Even Amnesty International needs glasses: when space images become very mysterious to fix them
Authors:
(1) Hyosun Park, Department of Astronomy, Yonsei University, Seoul, Republic of Korea;
(2) Yongsik Jo, Graduate Studies School of AI, ULSAN, Korea Republic;
(3) Seokun Kang, College of Graduate Studies for Artificial Intelligence, UNIST, Ulsan, Republic of Korea;
(4) Tahwan Kim, College of Graduate Studies, Artificial Intelligence, UNIST, Ulsan, Republic of Korea;
(5) M. James G, Astronomy Department, University of Uniony, Seoul, Republic of Korea and the Department of Physics and Astronomy, University of California, Davis, California, USA.
Links table
Abstract and 1 introduction
2 method
2.1. Overview and 2.2. Architecture coding encryption
2.3. Transformers to recover pictures
2.4. Implementation details
3 data and 3.1. HST data collection
3.2. GALSIM Data collection
3.3. JWST Data collection
4 JWST and 4.1 testing collection results. PSNR and SSIM
4.2. Optical inspection
4.3. Restore morphological parameters
4.4. Restore optical parameters
5 app on real HST and 5.1 images. Restoring single images and comparison with multi -episode images
5.2. Restoring multi -EPOCH and comparison with multi -jwst images
6 restrictions
6.1. Downtown in the quality of restoration due to the high level of noise
6.2. Point source recovery test
6.3. The artifacts due to the bonding of the pixels
7 conclusions and estimates
Approach: A. Images recovery test with empty noise images
Reference
6. Restrictions
6.1. Downtown in the quality of restoration due to the high level of noise
Although our transformer’s deep -based learning model provides a recent performance in both precision and reduction in moderate noise levels, the appropriate restoration is inevitable, becomes impossible when the noise level exceeds a specific threshold.

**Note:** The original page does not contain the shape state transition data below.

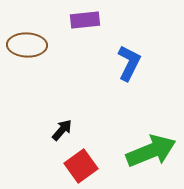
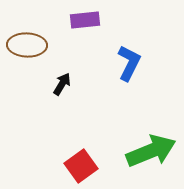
black arrow: moved 46 px up; rotated 10 degrees counterclockwise
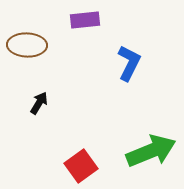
black arrow: moved 23 px left, 19 px down
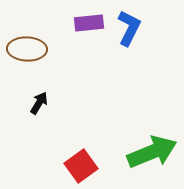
purple rectangle: moved 4 px right, 3 px down
brown ellipse: moved 4 px down
blue L-shape: moved 35 px up
green arrow: moved 1 px right, 1 px down
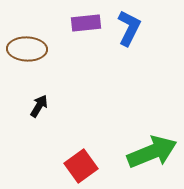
purple rectangle: moved 3 px left
black arrow: moved 3 px down
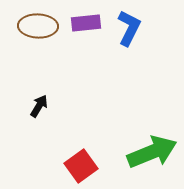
brown ellipse: moved 11 px right, 23 px up
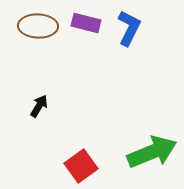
purple rectangle: rotated 20 degrees clockwise
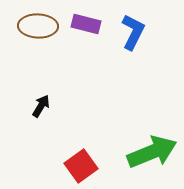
purple rectangle: moved 1 px down
blue L-shape: moved 4 px right, 4 px down
black arrow: moved 2 px right
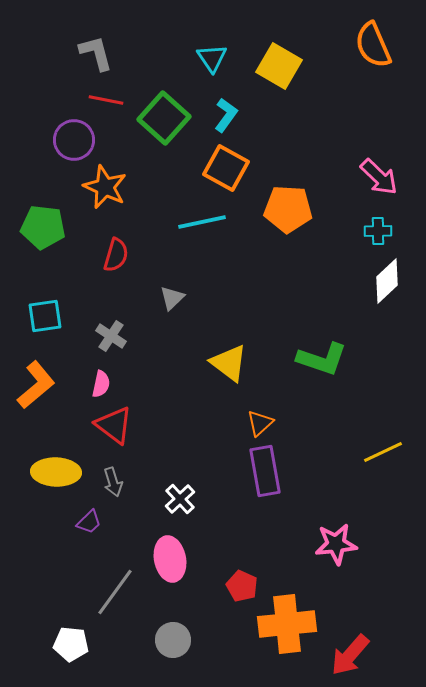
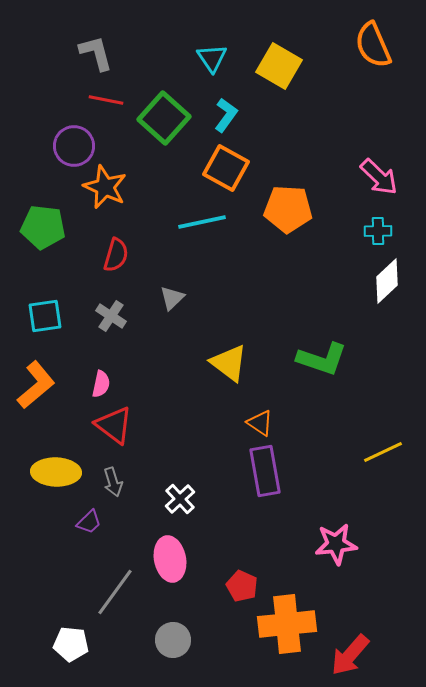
purple circle: moved 6 px down
gray cross: moved 20 px up
orange triangle: rotated 44 degrees counterclockwise
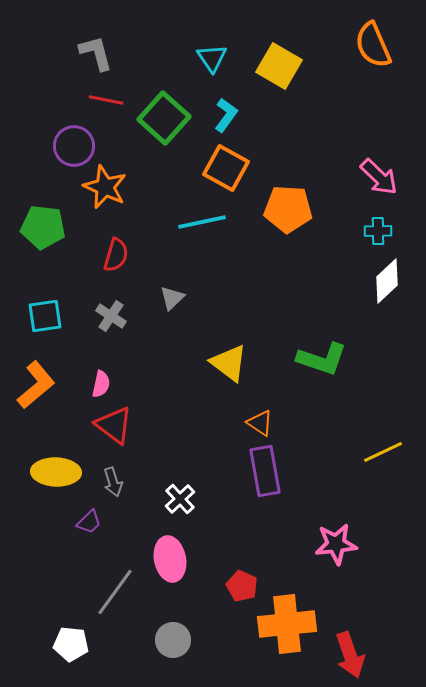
red arrow: rotated 60 degrees counterclockwise
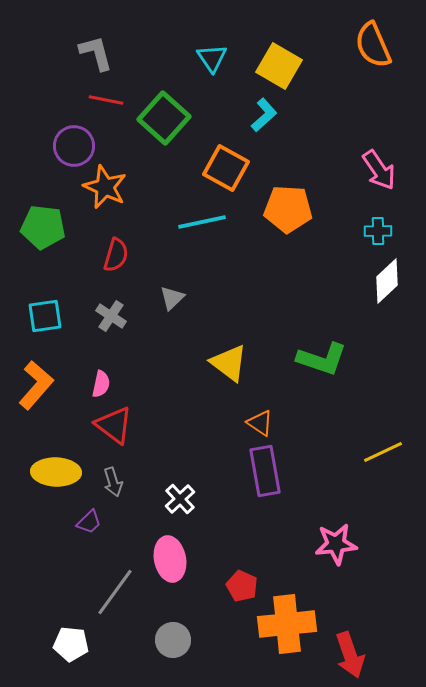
cyan L-shape: moved 38 px right; rotated 12 degrees clockwise
pink arrow: moved 7 px up; rotated 12 degrees clockwise
orange L-shape: rotated 9 degrees counterclockwise
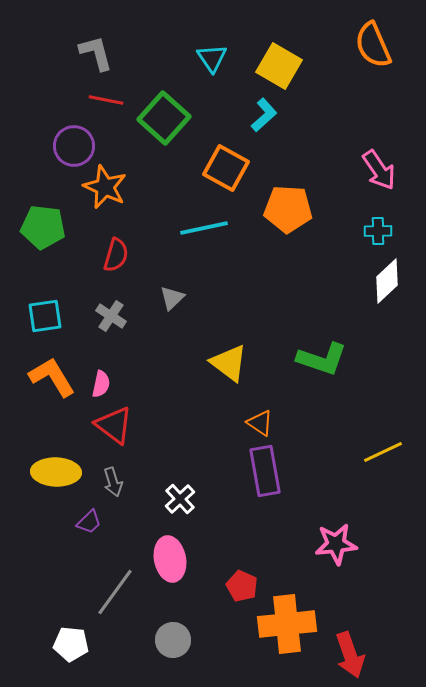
cyan line: moved 2 px right, 6 px down
orange L-shape: moved 16 px right, 8 px up; rotated 72 degrees counterclockwise
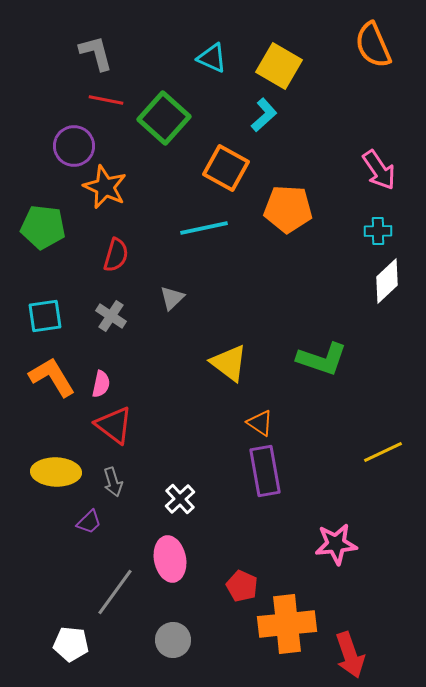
cyan triangle: rotated 32 degrees counterclockwise
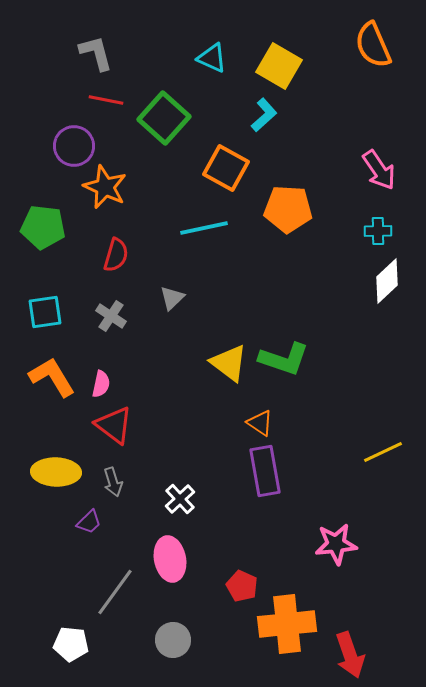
cyan square: moved 4 px up
green L-shape: moved 38 px left
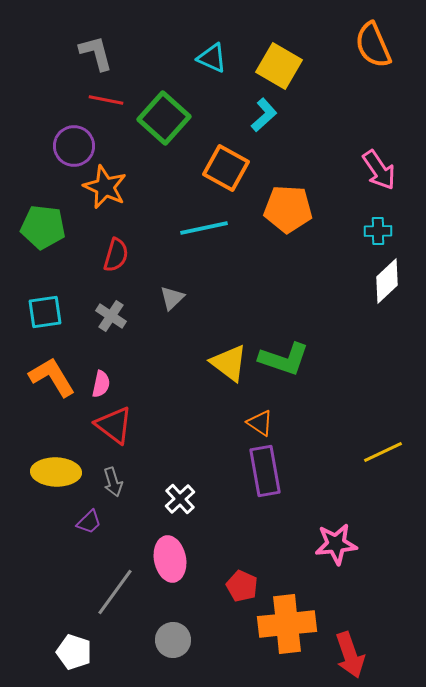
white pentagon: moved 3 px right, 8 px down; rotated 12 degrees clockwise
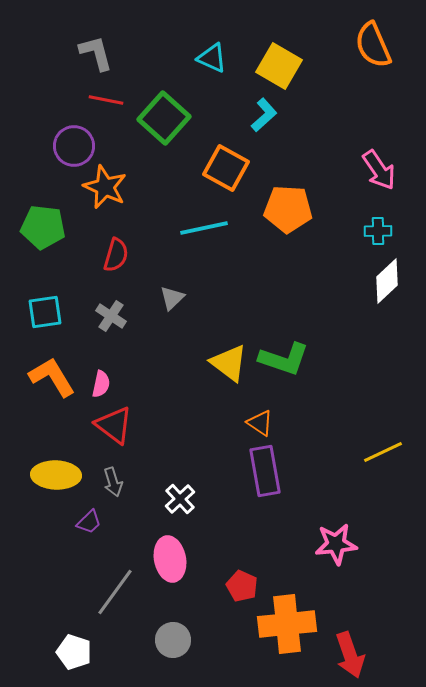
yellow ellipse: moved 3 px down
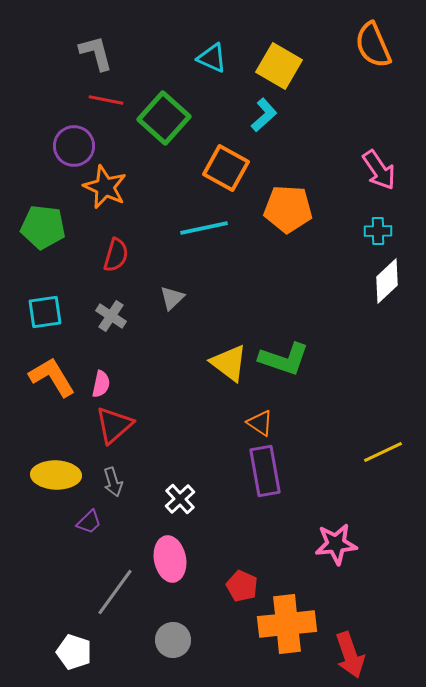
red triangle: rotated 42 degrees clockwise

Figure 11 shows four such examples. The upper row explains the condition, as the distinctive spiral arm is not restored in the image of GT. When checking the corresponding LQ image, we believe that the loss of information resulting from noise is very important that it cannot be hurt to the presence of a spiral arm. The second row shows a case, as the angle of the GT image position is not properly restored. Again, we doubt that the LQ image is very noisy to enable the appropriate reasoning for the location of the GT image. The third row is an example, as the elliptical for the RS image is much retrieving from the GT image. In the last row, we clarify a case, as the deep learning model failed to unveil the distinct atoms of the GT image.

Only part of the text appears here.